Понятие «иероглиф» применительно к литературным текстам впервые употребил Л.С. Липавский, в лексиконе которого оно служило обозначением невыразимого - того, что «нельзя услышать ушами, увидеть глазами, понять умом» [5, с. 324]. По определению Я.С. Друскина, иероглиф - это «некоторое материальное явление», которое говорит больше, чем «им непосредственно выражается как материальным явлением». Подобно любому знаку, иероглиф имеет «собственное» (физическое, биологическое, физиологическое) и «несобственное» (принимающее форму метафоры, оксюморона или бессмыслицы) значение [5, с. 324-325]. Именно в такой, крайне широкой, трактовке термин используется в цитируемой здесь работе Друскина об А.И. Введенском: согласно исследователю, иероглифом может быть как отдельное слово, так и произведение в целом [5, с. 323-416]. Вместе с тем очевидно, что эвристическая продуктивность любого понятия напрямую зависит от его семантического объема - чем неопределенней границы термина, тем менее состоятелен он как инструмент анализа. Отсюда необходимость, с одной стороны, пересмотреть литературоведческие суждения об иероглифе, а с другой - отграничить его от «смежных» категорий.
В работах, посвященных русскому авангарду (прежде всего поэтике ОБЭРИУ), иероглифом принято называть опорное слово «со сквозным увеличенным... значением» [3, с. 19]. Общим местом стало представление о ситуативном характере его референтного плана [см.: 3, с. 18-24; 6, с. 256-259; 7, с. 9]. По мнению А.А. Кобринского, денотативная семантика подобного знака полностью подчинена коннотативной, поэтому любая попытка навязать ему «совпадающее с узуальным означающее приводит к разрушению как локального сегмента текста, так и смысловой структуры целого...» [6, с. 256257]. Данная особенность, по-видимому, и должна
рассматриваться как главное качество иероглифа, однако не менее важны и такие его характеристики, как частотность употребления и семантическая несочетаемость с контекстом [3, с. 20; 7, с. 9]. В отличие от слов-сигналов, которые, как правило, однозначны и входят в текст с заранее предзаданным кругом ассоциаций [4, с. 27-28], слова-иероглифы семантически многомерны и носят подчеркнуто окказиональный характер.
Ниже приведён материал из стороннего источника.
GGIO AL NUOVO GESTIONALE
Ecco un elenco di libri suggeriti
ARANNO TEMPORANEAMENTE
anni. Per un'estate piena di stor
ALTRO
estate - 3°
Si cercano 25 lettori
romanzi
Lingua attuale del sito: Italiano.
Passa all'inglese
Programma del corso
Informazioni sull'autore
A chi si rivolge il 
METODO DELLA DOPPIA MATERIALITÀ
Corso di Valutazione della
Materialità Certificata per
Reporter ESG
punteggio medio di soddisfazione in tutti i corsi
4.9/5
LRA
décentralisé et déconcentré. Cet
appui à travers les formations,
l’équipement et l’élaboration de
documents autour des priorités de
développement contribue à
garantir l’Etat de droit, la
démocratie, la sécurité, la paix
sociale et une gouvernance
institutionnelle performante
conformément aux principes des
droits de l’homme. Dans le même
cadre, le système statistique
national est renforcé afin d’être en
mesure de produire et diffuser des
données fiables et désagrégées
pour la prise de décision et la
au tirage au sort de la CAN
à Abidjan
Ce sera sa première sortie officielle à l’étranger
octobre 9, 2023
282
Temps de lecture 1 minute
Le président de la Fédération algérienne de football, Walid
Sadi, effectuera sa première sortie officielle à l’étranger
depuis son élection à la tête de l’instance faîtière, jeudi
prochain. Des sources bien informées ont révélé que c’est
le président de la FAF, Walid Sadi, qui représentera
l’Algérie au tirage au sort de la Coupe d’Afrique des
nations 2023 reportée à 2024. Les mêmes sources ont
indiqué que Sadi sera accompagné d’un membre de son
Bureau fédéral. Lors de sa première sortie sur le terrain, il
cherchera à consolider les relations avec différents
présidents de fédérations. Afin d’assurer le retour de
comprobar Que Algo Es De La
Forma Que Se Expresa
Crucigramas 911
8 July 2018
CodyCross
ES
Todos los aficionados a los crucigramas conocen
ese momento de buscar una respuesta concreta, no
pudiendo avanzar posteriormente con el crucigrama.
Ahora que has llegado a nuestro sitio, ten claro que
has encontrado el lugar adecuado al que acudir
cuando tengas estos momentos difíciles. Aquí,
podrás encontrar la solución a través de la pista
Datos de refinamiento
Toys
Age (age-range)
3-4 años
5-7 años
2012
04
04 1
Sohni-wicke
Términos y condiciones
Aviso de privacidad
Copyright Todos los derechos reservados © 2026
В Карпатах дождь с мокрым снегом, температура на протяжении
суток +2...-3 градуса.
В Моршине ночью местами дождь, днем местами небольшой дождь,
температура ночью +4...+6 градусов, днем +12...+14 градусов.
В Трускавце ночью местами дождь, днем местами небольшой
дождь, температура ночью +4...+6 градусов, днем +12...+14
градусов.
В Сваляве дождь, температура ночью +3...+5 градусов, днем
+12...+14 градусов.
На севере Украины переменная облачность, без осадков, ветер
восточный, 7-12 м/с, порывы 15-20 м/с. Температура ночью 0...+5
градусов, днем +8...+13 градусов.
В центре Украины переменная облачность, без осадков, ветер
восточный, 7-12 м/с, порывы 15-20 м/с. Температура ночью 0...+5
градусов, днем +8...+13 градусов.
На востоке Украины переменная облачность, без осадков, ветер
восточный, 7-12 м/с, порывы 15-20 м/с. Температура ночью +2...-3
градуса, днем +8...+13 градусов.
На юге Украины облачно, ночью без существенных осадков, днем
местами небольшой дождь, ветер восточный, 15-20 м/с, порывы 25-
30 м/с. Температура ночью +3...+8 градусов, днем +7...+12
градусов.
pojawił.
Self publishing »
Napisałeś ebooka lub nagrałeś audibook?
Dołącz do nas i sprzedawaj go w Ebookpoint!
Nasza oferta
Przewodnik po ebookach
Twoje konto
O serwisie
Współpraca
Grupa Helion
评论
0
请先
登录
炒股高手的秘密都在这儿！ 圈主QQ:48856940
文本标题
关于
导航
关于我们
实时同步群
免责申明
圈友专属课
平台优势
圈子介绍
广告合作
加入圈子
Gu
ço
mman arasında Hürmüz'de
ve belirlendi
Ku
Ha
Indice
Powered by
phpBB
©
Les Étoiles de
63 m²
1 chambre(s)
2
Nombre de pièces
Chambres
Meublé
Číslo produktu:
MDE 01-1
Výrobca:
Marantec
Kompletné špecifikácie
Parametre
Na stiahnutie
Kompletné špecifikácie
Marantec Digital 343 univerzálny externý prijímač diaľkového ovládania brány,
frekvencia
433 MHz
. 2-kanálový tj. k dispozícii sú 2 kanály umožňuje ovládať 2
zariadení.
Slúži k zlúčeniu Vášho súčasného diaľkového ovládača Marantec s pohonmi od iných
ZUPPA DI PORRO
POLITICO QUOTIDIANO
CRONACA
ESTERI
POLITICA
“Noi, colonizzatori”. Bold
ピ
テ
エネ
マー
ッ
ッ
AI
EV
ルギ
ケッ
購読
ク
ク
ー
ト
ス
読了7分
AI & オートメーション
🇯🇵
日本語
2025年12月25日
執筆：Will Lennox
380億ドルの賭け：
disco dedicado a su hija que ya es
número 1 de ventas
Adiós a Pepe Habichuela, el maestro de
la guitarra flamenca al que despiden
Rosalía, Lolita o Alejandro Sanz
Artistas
Подобно символам, они указывают на «понятийную область», чьи «границы не могут быть определены однозначно», однако при этом не только подразумевают нечто, но и утверждают наличие реальности, недоступной человеческому опыту [7, с. 9-10]. Поскольку семантический ореол иероглифа может быть определен лишь на основе сопоставления контекстов, в которых он употребляется, вполне закономерно, что адекватное прочтение отдельного стихотворения требует осведомленности читателя о специфике поэтической системы в целом. В силу этого изначально самостоятельные произведения обнаруживают свойства единого текста, где «каждое слово цепляется невидимыми крючками за ткань соседних стихотворений», а те, в свою очередь, «раскрывают и объясняют друг друга» [3, с. 22].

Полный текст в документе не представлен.